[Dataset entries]

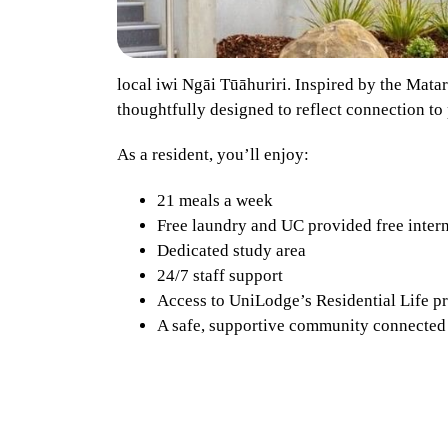
local iwi Ngāi Tūāhuriri. Inspired by the Mata
thoughtfully designed to reflect connection to p
As a resident, you’ll enjoy:
21 meals a week
Free laundry and UC provided free inter
Dedicated study area
24/7 staff support
Access to UniLodge’s Residential Life 
A safe, supportive community connected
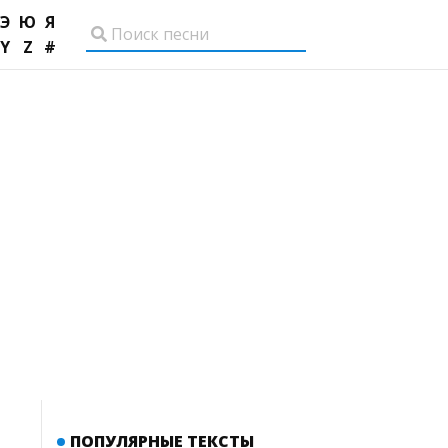
Э
Ю
Я
Y
Z
#
ПОПУЛЯРНЫЕ ТЕКСТЫ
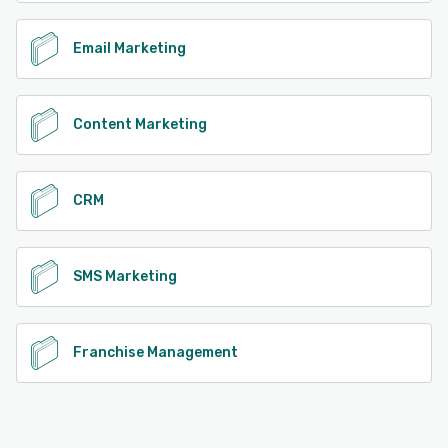
Email Marketing
Content Marketing
CRM
SMS Marketing
Franchise Management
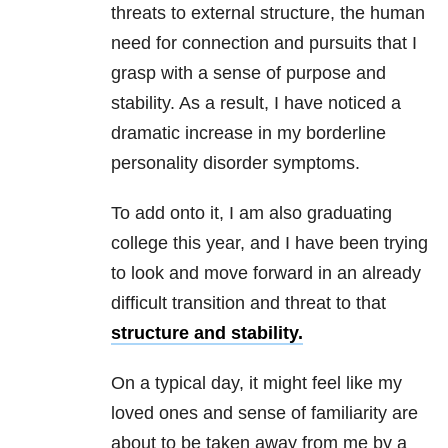
threats to external structure, the human
need for connection and pursuits that I
grasp with a sense of purpose and
stability. As a result, I have noticed a
dramatic increase in my borderline
personality disorder symptoms.
To add onto it, I am also graduating
college this year, and I have been trying
to look and move forward in an already
difficult transition and threat to that
structure and stability.
On a typical day, it might feel like my
loved ones and sense of familiarity are
about to be taken away from me by a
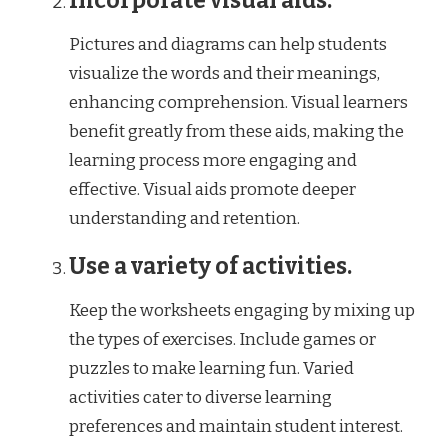
Incorporate visual aids.
Pictures and diagrams can help students
visualize the words and their meanings,
enhancing comprehension. Visual learners
benefit greatly from these aids, making the
learning process more engaging and
effective. Visual aids promote deeper
understanding and retention.
Use a variety of activities.
Keep the worksheets engaging by mixing up
the types of exercises. Include games or
puzzles to make learning fun. Varied
activities cater to diverse learning
preferences and maintain student interest.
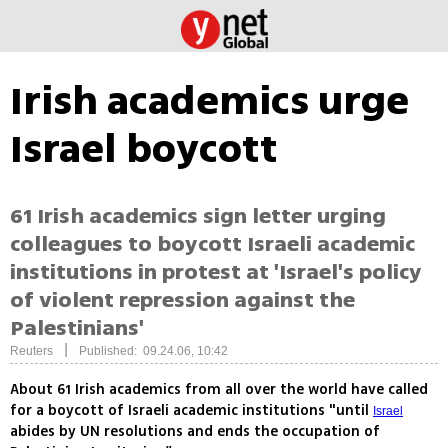
Irish academics urge
Israel boycott
61 Irish academics sign letter urging
colleagues to boycott Israeli academic
institutions in protest at 'Israel's policy
of violent repression against the
Palestinians'
|
Reuters
Published: 09.24.06, 10:42
About 61 Irish academics from all over the world have called
for a boycott of Israeli academic institutions "until
Israel
abides by UN resolutions and ends the occupation of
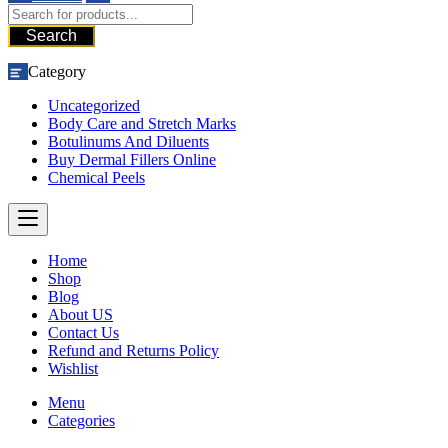
Search
Category
Uncategorized
Body Care and Stretch Marks
Botulinums And Diluents
Buy Dermal Fillers Online
Chemical Peels
Home
Shop
Blog
About US
Contact Us
Refund and Returns Policy
Wishlist
Menu
Categories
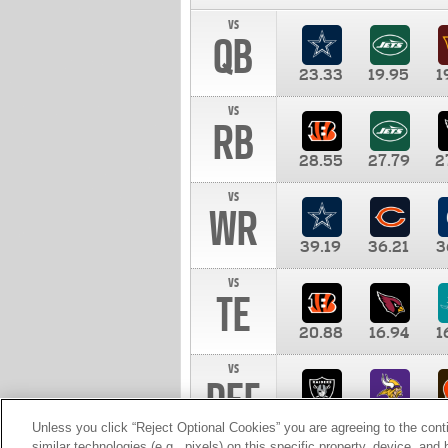
vs
QB
23.33
19.95
1
vs
RB
28.55
27.79
2
vs
WR
39.19
36.21
3
vs
TE
20.88
16.94
1
vs
DEF
11.00
10.00
1
Unless you click “Reject Optional Cookies” you are agreeing to the cont
similar technologies (e.g., pixels) on this specific property, device, an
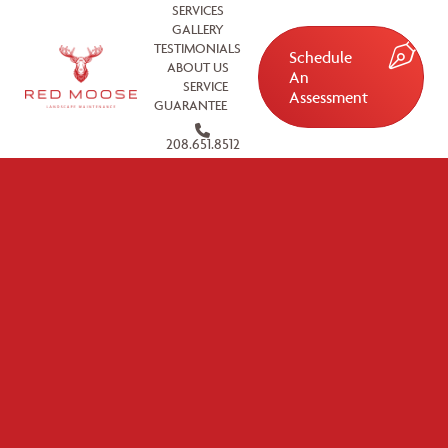
SERVICES
GALLERY
TESTIMONIALS
Schedule
ABOUT US
An
SERVICE
Assessment
GUARANTEE
208.651.8512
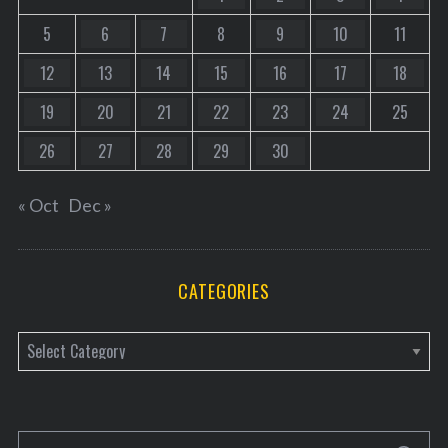
5
6
7
8
9
10
11
12
13
14
15
16
17
18
19
20
21
22
23
24
25
26
27
28
29
30
« Oct
Dec »
CATEGORIES
C
a
t
e
S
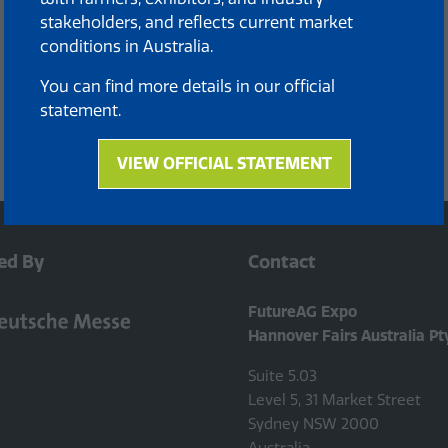
stakeholders, and reflects current market
conditions in Australia.
You can find more details in our official
statement.
VIEW OFFICIAL STATEMENT
(opens
in
a
new
ed By
Contact
tab)
FutureAG Expo
Hannover Fairs Australia Pt
Suite 5.03
Level 5, 31 Market Street
Sydney NSW 2000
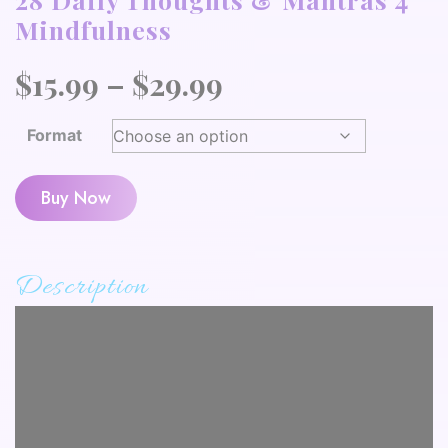
Mindfulness
Price
$
15.99
–
$
29.99
range:
Format
$15.99
through
Buy Now
$29.99
Description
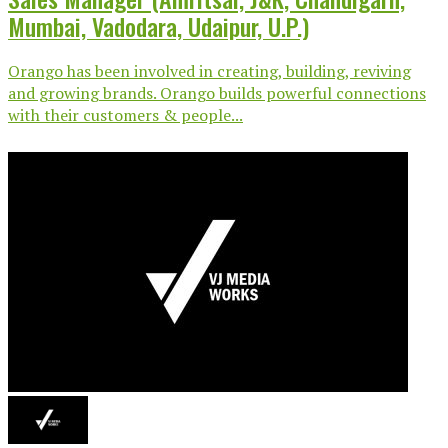
Mumbai, Vadodara, Udaipur, U.P.)
Orango has been involved in creating, building, reviving
and growing brands. Orango builds powerful connections
with their customers & people...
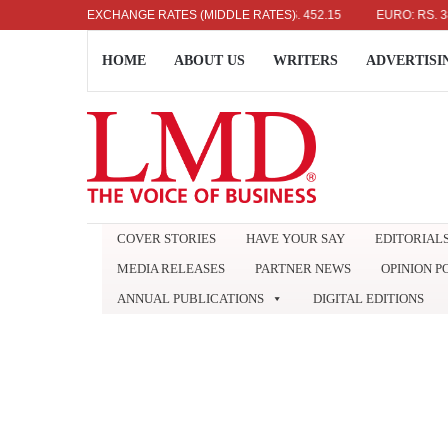
US DOLLAR: RS. 336.04
EXCHANGE RATES (MIDDLE RATES)
UK POUND: RS. 452.15
EURO: RS. 386.89
HOME
ABOUT US
WRITERS
ADVERTISI
COVER STORIES
HAVE YOUR SAY
EDITORIAL
MEDIA RELEASES
PARTNER NEWS
OPINION P
ANNUAL PUBLICATIONS
DIGITAL EDITIONS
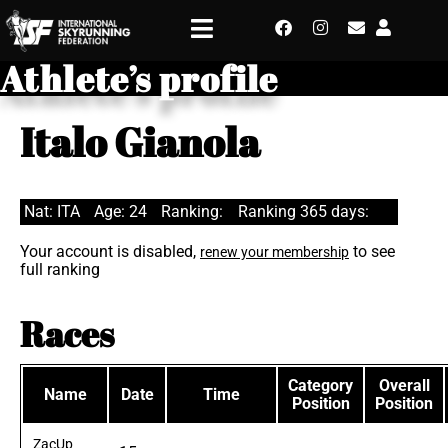
Athlete’s profile
Italo Gianola
Nat: ITA
Age: 24
Ranking:
Ranking 365 days:
Your account is disabled,
to see
renew your membership
full ranking
Races
Category
Overall
Name
Date
Time
Position
Position
ZacUp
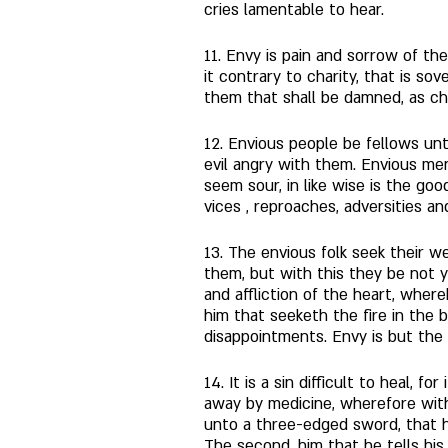
cries lamentable to hear. 
11. Envy is pain and sorrow of the
it contrary to charity, that is sov
them that shall be damned, as ch
12. Envious people be fellows unto
evil angry with them. Envious me
seem sour, in like wise is the go
vices , reproaches, adversities an
13. The envious folk seek their w
them, but with this they be not y
and affliction of the heart, where
him that seeketh the fire in the 
disappointments. Envy is but the 
14. It is a sin difficult to heal, 
away by medicine, wherefore with
unto a three-edged sword, that h
The second, him that he tells his 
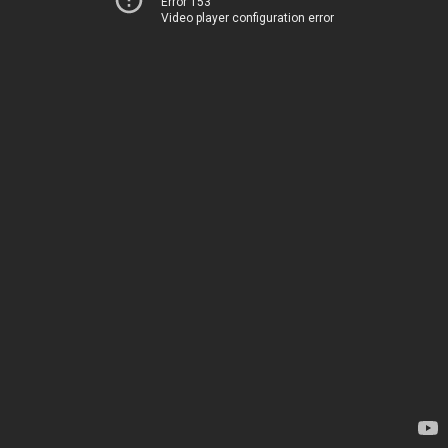
Error 153
Video player configuration error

• What needs to be done: Using the data above, say how many lines include "from". No other reply is needed.

• Response area: 3